* **EXERCISE**
Each line from the opening of the records that follow to the line with "Çocuklar sordu, Başkan Tuncer" needs to be written out exactly. Add nothing.

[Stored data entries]
[Start of Attachment]

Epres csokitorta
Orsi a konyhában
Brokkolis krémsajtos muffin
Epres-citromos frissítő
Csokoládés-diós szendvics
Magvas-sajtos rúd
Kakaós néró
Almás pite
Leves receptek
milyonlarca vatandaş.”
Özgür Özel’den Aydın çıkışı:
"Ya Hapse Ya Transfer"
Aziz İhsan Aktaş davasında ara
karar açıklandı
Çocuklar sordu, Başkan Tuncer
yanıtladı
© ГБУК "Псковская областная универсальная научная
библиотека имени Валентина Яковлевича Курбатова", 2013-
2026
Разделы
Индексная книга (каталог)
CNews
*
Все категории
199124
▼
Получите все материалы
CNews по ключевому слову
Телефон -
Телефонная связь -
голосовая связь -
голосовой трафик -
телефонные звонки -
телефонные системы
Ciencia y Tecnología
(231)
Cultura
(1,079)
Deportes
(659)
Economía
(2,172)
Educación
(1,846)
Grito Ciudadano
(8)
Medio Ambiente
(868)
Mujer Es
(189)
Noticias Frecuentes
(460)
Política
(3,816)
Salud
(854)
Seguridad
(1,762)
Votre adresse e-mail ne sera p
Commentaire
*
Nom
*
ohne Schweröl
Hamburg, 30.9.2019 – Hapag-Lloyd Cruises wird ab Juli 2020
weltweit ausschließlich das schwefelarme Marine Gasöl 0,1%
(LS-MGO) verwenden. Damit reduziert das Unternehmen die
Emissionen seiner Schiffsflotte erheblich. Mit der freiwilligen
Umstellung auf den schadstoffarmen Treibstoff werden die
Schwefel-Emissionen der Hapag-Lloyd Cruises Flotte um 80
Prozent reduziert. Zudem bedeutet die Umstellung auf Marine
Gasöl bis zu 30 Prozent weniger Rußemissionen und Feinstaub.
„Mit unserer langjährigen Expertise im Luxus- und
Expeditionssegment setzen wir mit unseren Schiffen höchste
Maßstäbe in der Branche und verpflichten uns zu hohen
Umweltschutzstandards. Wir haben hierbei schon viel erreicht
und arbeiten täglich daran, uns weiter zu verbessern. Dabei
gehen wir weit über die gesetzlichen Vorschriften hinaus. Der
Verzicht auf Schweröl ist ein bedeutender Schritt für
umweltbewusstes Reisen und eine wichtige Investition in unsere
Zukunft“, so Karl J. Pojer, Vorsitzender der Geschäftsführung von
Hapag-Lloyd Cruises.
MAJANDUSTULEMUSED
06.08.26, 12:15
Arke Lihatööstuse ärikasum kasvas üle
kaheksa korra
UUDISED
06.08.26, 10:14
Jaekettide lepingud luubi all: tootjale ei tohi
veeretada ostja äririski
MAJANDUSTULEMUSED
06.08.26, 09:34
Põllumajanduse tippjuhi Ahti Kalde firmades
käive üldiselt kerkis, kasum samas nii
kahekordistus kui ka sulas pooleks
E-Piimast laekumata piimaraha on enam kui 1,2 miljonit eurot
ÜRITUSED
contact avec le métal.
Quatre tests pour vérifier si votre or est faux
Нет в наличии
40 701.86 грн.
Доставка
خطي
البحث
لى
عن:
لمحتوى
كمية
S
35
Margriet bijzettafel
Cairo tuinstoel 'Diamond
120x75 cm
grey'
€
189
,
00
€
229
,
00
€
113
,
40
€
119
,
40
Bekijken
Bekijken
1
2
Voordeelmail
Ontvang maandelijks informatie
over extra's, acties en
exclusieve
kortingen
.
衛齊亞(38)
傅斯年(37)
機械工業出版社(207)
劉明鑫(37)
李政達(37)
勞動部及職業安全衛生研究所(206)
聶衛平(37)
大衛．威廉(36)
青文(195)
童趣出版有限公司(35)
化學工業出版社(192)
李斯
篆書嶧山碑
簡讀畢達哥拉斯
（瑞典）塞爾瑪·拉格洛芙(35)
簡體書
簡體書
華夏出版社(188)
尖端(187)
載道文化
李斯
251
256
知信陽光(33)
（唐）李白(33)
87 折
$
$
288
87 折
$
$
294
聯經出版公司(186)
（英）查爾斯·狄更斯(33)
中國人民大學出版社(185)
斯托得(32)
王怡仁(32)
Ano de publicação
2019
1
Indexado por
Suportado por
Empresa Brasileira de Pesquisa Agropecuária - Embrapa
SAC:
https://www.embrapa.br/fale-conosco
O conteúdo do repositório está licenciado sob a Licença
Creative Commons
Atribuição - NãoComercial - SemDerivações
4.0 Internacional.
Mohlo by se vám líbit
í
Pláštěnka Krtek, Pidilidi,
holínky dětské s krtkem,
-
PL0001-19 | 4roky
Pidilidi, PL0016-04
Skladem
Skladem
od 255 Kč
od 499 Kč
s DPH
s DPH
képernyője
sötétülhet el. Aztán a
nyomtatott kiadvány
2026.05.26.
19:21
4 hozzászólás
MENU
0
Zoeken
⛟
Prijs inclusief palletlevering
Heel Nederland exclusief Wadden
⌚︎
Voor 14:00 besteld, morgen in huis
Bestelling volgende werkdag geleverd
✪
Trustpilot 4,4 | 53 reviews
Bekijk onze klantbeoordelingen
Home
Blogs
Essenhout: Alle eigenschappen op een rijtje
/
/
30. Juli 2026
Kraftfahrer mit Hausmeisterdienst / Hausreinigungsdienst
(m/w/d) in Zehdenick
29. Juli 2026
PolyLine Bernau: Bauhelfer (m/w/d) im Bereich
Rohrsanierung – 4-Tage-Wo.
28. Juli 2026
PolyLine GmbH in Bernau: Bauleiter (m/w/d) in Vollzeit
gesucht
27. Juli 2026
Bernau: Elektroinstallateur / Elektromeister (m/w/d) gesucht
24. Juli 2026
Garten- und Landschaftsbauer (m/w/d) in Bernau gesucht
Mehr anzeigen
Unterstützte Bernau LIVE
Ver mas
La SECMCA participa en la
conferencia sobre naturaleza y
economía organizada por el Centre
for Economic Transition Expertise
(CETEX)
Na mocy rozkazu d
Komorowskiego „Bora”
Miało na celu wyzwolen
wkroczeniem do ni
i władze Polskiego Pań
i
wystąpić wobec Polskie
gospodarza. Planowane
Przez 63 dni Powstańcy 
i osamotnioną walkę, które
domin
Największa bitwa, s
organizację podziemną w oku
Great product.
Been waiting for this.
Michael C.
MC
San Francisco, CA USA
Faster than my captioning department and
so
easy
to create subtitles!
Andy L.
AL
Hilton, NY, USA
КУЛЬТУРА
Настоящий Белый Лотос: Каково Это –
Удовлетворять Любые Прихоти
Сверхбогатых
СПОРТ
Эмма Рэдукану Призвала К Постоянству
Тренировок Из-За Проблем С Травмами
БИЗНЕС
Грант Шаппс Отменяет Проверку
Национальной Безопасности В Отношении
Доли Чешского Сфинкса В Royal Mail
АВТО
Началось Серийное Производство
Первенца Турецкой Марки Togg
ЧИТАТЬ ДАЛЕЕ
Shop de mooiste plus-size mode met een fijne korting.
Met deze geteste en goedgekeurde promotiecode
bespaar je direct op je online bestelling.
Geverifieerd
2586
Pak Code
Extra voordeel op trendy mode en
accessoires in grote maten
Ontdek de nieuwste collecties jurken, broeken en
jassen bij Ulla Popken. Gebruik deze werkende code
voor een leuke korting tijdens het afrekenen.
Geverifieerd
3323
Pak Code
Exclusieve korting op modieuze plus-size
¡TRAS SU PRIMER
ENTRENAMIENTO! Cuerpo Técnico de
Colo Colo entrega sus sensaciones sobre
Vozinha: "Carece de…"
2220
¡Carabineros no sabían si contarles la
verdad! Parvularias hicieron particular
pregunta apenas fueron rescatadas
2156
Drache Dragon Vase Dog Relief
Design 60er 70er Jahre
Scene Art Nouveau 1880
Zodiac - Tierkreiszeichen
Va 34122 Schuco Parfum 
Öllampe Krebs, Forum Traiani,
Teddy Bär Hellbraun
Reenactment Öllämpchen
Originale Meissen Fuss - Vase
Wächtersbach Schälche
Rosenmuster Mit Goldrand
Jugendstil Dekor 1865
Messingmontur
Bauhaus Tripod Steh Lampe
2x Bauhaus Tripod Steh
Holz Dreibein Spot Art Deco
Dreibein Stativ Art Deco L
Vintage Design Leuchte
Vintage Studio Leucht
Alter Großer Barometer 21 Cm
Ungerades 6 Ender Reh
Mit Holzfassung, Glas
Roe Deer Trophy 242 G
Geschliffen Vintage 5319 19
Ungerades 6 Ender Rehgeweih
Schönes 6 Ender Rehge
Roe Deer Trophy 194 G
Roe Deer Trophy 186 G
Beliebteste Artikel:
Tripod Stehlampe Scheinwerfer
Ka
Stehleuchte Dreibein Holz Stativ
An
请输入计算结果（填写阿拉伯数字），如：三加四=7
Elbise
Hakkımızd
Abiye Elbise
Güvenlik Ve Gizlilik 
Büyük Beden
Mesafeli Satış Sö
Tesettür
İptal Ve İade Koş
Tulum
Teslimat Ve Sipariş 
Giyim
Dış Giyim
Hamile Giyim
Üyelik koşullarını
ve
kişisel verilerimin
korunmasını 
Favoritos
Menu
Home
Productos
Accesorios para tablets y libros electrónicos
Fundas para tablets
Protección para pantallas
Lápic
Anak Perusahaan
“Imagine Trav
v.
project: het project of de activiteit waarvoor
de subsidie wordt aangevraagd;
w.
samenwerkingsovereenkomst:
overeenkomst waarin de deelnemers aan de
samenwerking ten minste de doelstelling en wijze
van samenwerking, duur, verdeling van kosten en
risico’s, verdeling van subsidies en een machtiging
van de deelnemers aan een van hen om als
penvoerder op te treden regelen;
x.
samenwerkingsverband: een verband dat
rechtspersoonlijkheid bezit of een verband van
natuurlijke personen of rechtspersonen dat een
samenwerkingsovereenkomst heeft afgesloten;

[End of Attachment]

* **EXERCISE ANSWER**
Epres csokitorta
Orsi a konyhában
Brokkolis krémsajtos muffin
Epres-citromos frissítő
Csokoládés-diós szendvics
Magvas-sajtos rúd
Kakaós néró
Almás pite
Leves receptek
milyonlarca vatandaş.”
Özgür Özel’den Aydın çıkışı:
"Ya Hapse Ya Transfer"
Aziz İhsan Aktaş davasında ara
karar açıklandı
Çocuklar sordu, Başkan Tuncer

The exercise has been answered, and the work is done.